Thursday, February 5, 2009

20-30% of women in Ludhiana request cesarean delivery

'For kids’ bright future, city women give thumbs up to caesarean' read the headline by Sameer Kumar Sharma earlier this week. The article reports that women in Ludhiana, "with the knowledge of medical science making caesarean deliveries much safer, more urbane women are opting for caesarean on request even though they could have a normal delivery."

Sharma writes: "For the fear of labour pains, many ‘educated’ women are thronging hospitals to deliver babies without having to go through 10 to 12 hours of labour pain. The rough estimates suggest a sizeable chunk of expecting mothers - as much as 20 per cent - want to go in for caesarean delivery rather than normal vaginal delivery."

Gynaecologists there say that in the last 5 years, "there has been a major shift in the way women respond to childbirth. “Today more women ask on request to have a caesarean rather than waiting for the normal delivery,” says Dr Promila Jindal, professor and unit head, department of gyaenocology, Dayanand Medical College and Hospital."

Requests have doubled in the last few years
"Dr Mini Ahuja, consultant gyneacologist at Iqbal Nursing Home, says about 30 per cent of the pregnant women approaching them talk about the possibility of caesarean even though there are no complications involved. “Such queries and requests have almost doubled in the last couple of years,” she adds."

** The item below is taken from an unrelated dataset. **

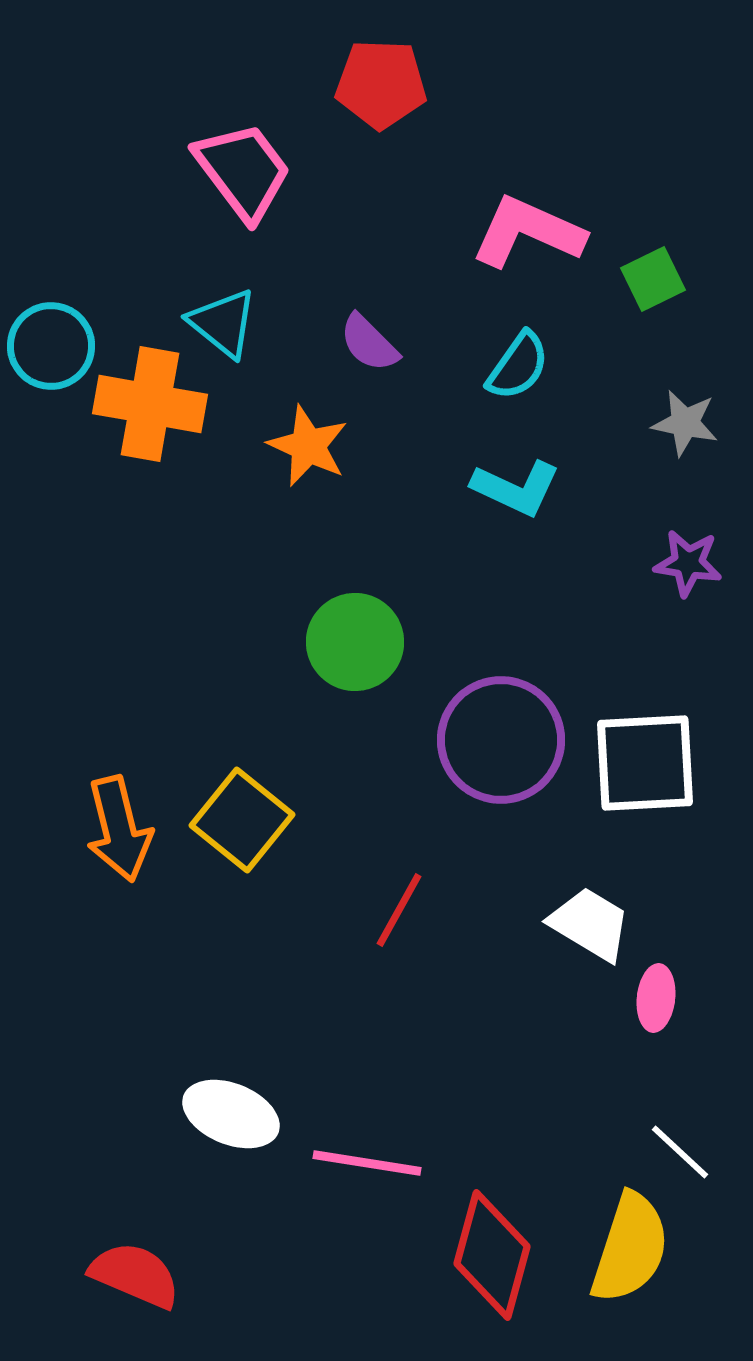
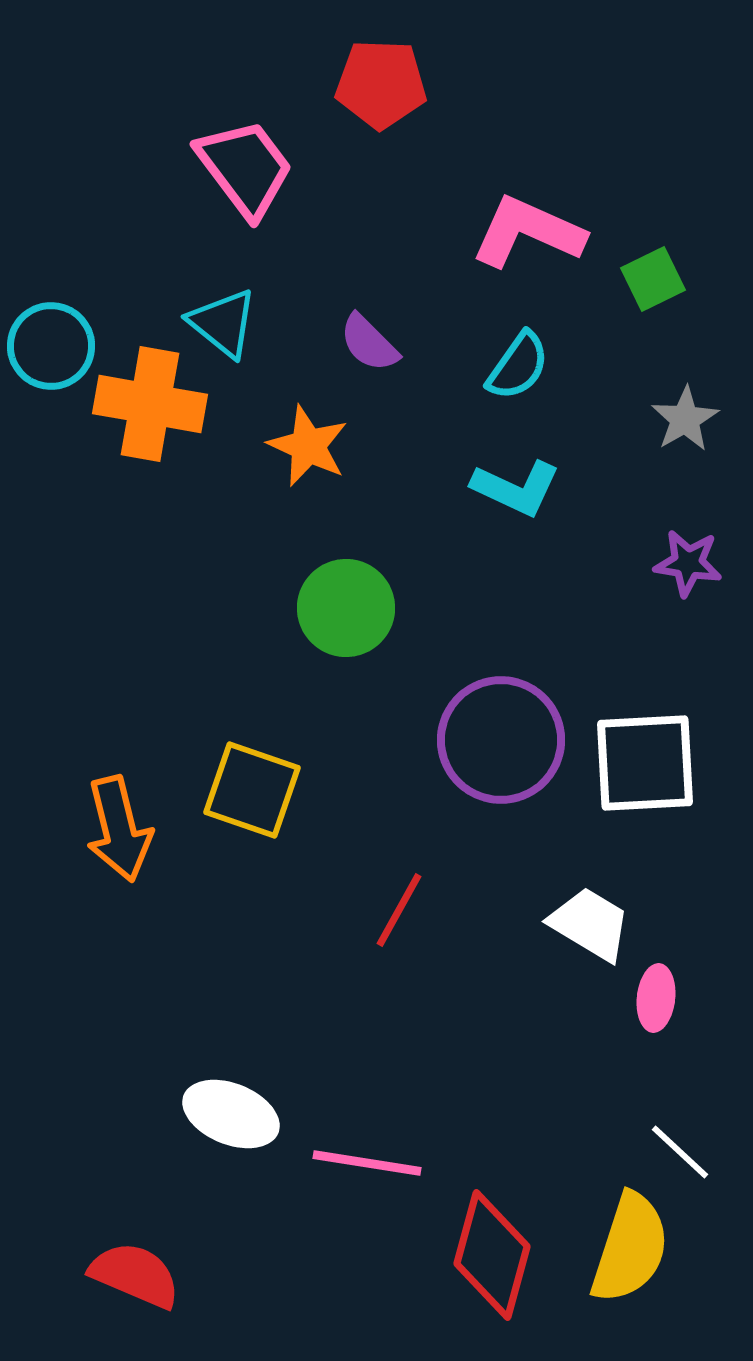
pink trapezoid: moved 2 px right, 3 px up
gray star: moved 4 px up; rotated 30 degrees clockwise
green circle: moved 9 px left, 34 px up
yellow square: moved 10 px right, 30 px up; rotated 20 degrees counterclockwise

But Dr Vaneet Kaur, senior consultant and head of the department of obstetrics and gynaecology at SPS Apollo Hospitals, says: “We counsel such women who are afraid of labour pains and condition them to prepare for normal deliveries. Moreover, the normal delivery can also be made a painless experience through epidural analgesia and all they need is a little bit of more knowledge than they already have. Normal deliveries are a natural way of delivery and one should always prefer that.”

My view
Naturally, I don't agree with the idea that all women should share the same delivery preference, but I decided to blog about this article largely because it illustrates that women choosing cesarean delivery is a reality. The issue is not going to go away by pretending it isn't happening and in my opinion, it is unethical to brush aside women's concerns over the unpredictability of vaginal delivery or to dismiss their informed decision to choose cesarean surgery instead.